§ **Instructions to follow**
For the listing below, return the line containing "que as comunidades", the line containing "ancestrais da Amazônia", and all lines in between, exactly as written and nothing else.

§ **Available data**
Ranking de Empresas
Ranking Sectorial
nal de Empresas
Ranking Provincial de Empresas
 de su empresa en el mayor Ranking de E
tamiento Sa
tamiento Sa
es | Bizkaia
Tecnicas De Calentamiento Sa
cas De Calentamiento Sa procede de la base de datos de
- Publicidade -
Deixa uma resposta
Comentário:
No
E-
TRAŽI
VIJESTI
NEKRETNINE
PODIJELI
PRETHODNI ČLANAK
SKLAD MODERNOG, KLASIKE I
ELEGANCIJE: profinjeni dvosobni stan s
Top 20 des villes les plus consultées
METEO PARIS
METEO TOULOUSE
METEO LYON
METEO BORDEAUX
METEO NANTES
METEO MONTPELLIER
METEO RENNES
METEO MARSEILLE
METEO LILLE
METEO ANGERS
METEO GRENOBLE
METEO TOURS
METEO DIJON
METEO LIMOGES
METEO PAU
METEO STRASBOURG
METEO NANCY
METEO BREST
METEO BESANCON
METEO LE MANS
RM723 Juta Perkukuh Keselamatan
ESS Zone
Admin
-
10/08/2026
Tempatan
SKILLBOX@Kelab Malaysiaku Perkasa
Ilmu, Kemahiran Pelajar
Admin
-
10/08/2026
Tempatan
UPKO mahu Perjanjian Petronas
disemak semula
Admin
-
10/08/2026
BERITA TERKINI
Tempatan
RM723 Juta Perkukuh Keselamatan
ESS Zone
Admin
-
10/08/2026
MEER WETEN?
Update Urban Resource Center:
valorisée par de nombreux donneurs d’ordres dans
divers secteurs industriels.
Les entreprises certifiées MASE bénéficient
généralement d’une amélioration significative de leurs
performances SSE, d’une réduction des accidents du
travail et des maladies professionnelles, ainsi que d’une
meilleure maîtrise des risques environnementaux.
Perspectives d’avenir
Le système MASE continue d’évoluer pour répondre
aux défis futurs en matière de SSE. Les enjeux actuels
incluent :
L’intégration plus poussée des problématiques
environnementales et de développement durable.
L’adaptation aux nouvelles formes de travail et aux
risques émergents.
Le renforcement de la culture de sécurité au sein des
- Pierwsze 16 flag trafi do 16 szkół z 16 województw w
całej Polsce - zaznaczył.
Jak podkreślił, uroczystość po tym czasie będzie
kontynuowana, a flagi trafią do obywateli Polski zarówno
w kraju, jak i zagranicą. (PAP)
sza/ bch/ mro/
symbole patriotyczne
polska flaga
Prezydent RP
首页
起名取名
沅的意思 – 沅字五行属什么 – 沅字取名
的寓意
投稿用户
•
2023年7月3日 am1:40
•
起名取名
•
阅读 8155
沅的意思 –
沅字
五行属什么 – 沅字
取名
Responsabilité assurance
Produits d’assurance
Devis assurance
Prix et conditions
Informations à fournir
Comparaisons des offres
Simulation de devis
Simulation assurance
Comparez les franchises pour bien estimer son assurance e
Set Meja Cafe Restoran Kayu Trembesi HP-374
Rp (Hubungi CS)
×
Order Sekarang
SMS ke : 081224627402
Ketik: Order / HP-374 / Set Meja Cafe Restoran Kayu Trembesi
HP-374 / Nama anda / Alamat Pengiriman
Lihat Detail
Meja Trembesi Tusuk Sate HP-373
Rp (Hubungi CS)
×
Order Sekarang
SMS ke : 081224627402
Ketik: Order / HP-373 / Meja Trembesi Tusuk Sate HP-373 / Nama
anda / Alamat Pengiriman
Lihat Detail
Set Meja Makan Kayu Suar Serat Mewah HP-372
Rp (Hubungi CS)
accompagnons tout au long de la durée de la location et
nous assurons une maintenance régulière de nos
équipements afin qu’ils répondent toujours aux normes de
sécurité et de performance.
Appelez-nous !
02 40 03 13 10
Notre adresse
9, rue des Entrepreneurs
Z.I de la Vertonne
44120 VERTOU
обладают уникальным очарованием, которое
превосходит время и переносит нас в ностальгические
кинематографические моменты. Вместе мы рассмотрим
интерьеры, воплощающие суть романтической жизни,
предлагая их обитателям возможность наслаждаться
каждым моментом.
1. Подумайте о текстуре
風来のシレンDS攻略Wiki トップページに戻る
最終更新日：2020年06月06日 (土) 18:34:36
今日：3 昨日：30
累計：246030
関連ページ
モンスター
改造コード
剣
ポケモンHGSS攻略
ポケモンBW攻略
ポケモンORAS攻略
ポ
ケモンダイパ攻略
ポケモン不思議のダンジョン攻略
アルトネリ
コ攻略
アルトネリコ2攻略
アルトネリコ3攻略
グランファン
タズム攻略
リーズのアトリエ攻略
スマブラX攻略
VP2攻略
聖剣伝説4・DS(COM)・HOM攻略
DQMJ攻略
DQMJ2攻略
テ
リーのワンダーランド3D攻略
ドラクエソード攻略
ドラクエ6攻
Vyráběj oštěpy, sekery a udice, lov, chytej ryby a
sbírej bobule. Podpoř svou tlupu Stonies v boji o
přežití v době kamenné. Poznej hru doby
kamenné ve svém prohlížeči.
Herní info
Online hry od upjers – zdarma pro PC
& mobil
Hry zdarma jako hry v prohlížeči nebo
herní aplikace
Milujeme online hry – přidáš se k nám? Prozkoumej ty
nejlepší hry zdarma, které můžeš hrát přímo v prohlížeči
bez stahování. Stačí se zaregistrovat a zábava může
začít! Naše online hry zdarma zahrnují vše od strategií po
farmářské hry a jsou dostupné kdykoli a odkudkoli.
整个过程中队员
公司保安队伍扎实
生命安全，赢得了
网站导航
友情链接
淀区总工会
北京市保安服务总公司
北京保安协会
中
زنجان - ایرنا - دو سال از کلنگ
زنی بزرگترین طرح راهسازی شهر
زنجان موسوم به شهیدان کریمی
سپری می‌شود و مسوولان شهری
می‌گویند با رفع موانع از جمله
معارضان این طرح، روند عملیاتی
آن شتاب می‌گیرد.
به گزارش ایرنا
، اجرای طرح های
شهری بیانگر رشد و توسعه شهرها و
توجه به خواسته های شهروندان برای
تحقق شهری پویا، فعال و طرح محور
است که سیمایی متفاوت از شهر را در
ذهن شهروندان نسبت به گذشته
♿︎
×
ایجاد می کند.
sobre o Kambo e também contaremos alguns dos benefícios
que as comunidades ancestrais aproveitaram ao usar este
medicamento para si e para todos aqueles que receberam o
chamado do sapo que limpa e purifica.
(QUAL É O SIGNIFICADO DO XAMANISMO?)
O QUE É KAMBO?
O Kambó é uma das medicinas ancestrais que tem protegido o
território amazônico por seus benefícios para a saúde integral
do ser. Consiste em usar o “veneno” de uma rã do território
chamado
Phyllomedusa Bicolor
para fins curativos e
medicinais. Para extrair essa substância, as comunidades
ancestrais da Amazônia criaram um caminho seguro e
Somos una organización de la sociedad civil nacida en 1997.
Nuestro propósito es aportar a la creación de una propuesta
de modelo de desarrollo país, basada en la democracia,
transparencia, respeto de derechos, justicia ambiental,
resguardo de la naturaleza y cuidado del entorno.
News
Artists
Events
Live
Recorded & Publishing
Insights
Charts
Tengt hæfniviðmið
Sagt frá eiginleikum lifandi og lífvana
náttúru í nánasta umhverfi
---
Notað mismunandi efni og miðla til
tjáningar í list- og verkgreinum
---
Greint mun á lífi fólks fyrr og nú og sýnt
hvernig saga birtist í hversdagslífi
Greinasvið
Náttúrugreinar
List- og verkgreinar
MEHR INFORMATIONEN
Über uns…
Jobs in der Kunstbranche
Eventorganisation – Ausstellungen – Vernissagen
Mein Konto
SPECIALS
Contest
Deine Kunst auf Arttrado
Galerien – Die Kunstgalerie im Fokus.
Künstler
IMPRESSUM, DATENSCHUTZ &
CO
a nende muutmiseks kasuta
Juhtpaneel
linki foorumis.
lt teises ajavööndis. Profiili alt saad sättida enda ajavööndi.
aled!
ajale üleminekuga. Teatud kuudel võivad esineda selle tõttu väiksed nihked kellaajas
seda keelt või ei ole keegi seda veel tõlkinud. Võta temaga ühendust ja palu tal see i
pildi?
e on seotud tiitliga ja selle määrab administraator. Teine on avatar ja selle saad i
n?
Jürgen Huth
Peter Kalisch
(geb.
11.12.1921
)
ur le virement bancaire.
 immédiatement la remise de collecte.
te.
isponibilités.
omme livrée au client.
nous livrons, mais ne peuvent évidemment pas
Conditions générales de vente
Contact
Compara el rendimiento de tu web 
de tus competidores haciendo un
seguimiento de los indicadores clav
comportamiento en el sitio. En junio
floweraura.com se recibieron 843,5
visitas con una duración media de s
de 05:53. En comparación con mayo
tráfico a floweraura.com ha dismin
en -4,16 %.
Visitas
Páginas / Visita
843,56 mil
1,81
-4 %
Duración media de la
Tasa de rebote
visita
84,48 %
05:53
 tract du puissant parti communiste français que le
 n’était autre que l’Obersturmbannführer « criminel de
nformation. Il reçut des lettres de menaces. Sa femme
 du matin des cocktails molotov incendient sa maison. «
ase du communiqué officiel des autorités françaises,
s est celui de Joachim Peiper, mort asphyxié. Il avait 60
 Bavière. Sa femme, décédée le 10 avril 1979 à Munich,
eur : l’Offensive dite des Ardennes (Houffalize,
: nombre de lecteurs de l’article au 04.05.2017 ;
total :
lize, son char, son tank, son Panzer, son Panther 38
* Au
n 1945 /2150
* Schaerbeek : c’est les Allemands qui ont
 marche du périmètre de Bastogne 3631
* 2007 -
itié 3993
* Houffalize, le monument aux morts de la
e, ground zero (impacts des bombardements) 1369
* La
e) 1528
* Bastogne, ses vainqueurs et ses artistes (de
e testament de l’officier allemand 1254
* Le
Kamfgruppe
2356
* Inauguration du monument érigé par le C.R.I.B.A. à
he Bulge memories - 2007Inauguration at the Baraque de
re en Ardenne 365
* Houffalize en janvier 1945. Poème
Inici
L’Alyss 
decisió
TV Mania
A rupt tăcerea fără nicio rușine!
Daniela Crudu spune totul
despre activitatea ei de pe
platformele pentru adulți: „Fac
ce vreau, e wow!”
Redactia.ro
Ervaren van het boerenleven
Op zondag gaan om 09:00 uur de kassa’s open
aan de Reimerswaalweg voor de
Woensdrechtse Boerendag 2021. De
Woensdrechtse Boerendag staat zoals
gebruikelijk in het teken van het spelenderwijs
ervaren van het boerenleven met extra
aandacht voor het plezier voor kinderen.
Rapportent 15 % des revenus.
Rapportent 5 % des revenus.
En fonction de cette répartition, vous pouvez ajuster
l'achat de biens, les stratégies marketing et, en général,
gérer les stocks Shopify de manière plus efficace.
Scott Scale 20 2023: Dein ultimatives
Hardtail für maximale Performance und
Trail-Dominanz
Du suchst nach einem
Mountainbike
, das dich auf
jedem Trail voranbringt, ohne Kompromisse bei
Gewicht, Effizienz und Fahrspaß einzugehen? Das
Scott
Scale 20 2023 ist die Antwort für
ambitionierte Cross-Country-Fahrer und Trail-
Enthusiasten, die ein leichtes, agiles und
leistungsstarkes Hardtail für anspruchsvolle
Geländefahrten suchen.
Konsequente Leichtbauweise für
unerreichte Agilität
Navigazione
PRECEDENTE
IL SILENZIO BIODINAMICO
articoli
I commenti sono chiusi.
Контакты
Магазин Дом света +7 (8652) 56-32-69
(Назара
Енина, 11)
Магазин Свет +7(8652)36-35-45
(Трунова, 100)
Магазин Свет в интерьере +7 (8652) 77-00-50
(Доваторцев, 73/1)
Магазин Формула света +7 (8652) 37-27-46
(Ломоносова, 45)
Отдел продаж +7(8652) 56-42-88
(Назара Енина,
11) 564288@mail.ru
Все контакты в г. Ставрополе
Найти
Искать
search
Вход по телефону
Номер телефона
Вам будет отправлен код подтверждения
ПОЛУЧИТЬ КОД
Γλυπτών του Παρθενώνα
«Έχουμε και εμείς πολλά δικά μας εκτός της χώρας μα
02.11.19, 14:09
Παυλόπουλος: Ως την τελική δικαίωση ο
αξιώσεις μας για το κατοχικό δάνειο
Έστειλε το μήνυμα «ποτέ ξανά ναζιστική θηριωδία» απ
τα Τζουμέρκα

§ **Answer**
que as comunidades ancestrais aproveitaram ao usar este
medicamento para si e para todos aqueles que receberam o
chamado do sapo que limpa e purifica.
(QUAL É O SIGNIFICADO DO XAMANISMO?)
O QUE É KAMBO?
O Kambó é uma das medicinas ancestrais que tem protegido o
território amazônico por seus benefícios para a saúde integral
do ser. Consiste em usar o “veneno” de uma rã do território
chamado
Phyllomedusa Bicolor
para fins curativos e
medicinais. Para extrair essa substância, as comunidades
ancestrais da Amazônia criaram um caminho seguro e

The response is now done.